This is a purely hypothetical situation...
Hypothetically speaking, if you were taking off from say.... Fairbanks in... let's say a Beech 1900C.
So you take off and are on climb out on the McKinley 5 departure from 19R up to 10,000 ft.. That departure is heading 190 to 2000 ft then a climbing right turn to 220 to intercept the 190 radial off of the FAI VOR. There is another 1900 on the visual for 1L (the same runway, opposite direction). This... completely hypothetical... situation happens quite often in Fairbanks as tower tries to let you land whatever way you're coming in from. So this 1900 is already on a direct final as you lift off and probobly out of 4,000 ft, likely on the ILS glideslope.

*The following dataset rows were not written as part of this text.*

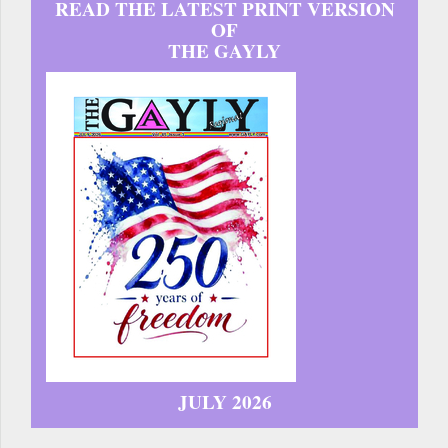
READ THE LATEST PRINT VERSION
OF
THE GAYLY
JULY 2026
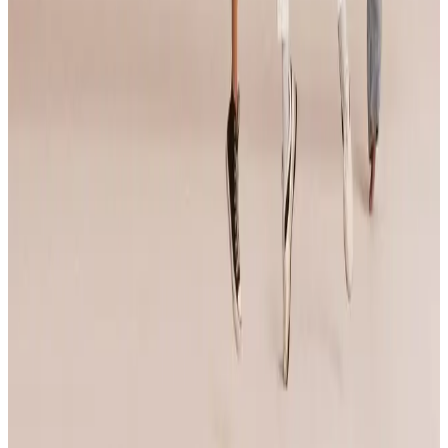
Imagine National Dance Challenge
Portland
,
OR
commercial
May 16-18 · 2025
RADIX Dance Convention
Portland
,
OR
commercial
Oct 2-4 · 2025
Celebrity Dance Competitions
Portland
,
OR
commercial
Page 1 of 1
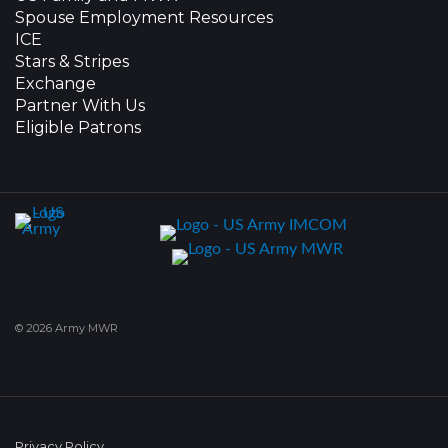
Spouse Employment Resources
ICE
Stars & Stripes
Exchange
Partner With Us
Eligible Patrons
© 2026 Army MWR
Privacy Policy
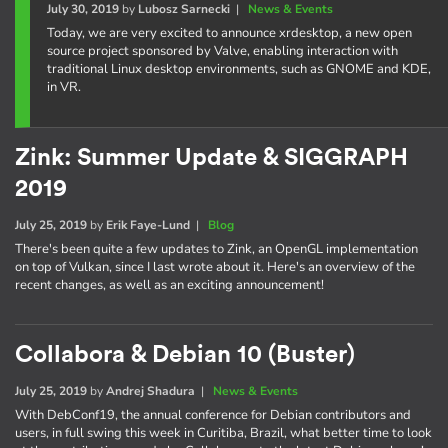
July 30, 2019
by
Lubosz Sarnecki
|
News & Events
Today, we are very excited to announce xrdesktop, a new open
source project sponsored by Valve, enabling interaction with
traditional Linux desktop environments, such as GNOME and KDE,
in VR.
Zink: Summer Update & SIGGRAPH
2019
July 25, 2019
by
Erik Faye-Lund
|
Blog
There's been quite a few updates to Zink, an OpenGL implementation
on top of Vulkan, since I last wrote about it. Here's an overview of the
recent changes, as well as an exciting announcement!
Collabora & Debian 10 (Buster)
July 25, 2019
by
Andrej Shadura
|
News & Events
With DebConf19, the annual conference for Debian contributors and
users, in full swing this week in Curitiba, Brazil, what better time to look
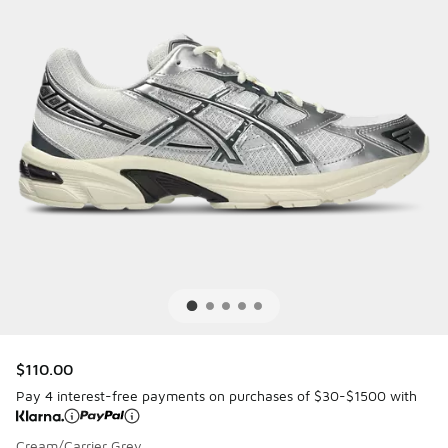
$110.00
Pay 4 interest-free payments on purchases of $30-$1500 with
Cream/Carrier Grey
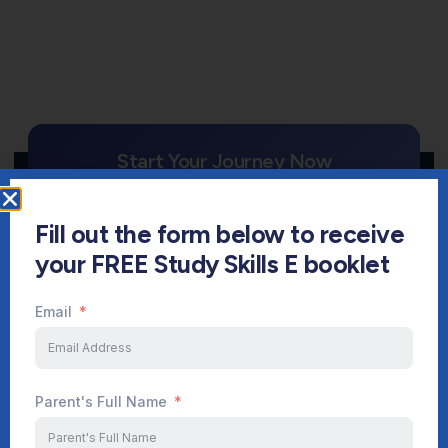
Start Your Journey Now
Fill out the form below to receive
FREE CONSULTATION
your FREE Study Skills E booklet
Sign up
Email
Parent's Full Name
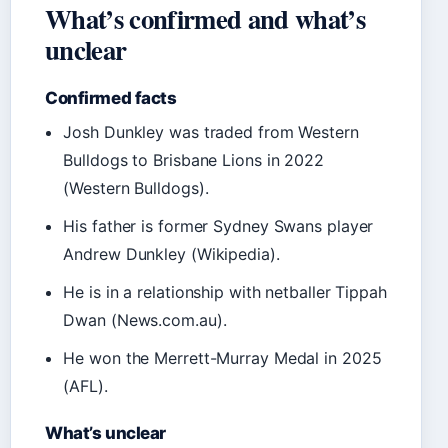
What’s confirmed and what’s
unclear
Confirmed facts
Josh Dunkley was traded from Western
Bulldogs to Brisbane Lions in 2022
(Western Bulldogs).
His father is former Sydney Swans player
Andrew Dunkley (Wikipedia).
He is in a relationship with netballer Tippah
Dwan (News.com.au).
He won the Merrett-Murray Medal in 2025
(AFL).
What’s unclear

So in this situation you are on tower, get switched to approach and on intiial contact passing 1,000 ft you get "xxx, traffic 12 o'clock 6 miles, opposite direction out of 3,000 ft, Beech 1900. Continue the Mick 5" And then tells the other traffic "xxx, traffic, 12 o'clock, 5 miles, opposite direction out of 1,000 ft, Beech 1900. Will be turning to 220 shortly. Continue on the visual, tower has you both in sight and is maintaining visual seperation."
This is a completely new on one me. The hypthetical aircraft... is not even talking to tower anymore (yes I realize approach is probobly standing right next to him) and he's maintaining a visual seperation between traffic that neither aircraft has called in sight yet? This is with both aircraft operating under IFR with the departing aircraft on an IFR departure procedure.
And this, hypothetically speaking, has the aircraft pass within 1.5 miles (could have been 1 or a little less) of eachother at the same altitude, with neither aircraft ever calling the other in sight.
I just didn't know tower could maintian visual seperation like that.....

Or would this... purely hypothetical.... situation be an "Alaska thing?"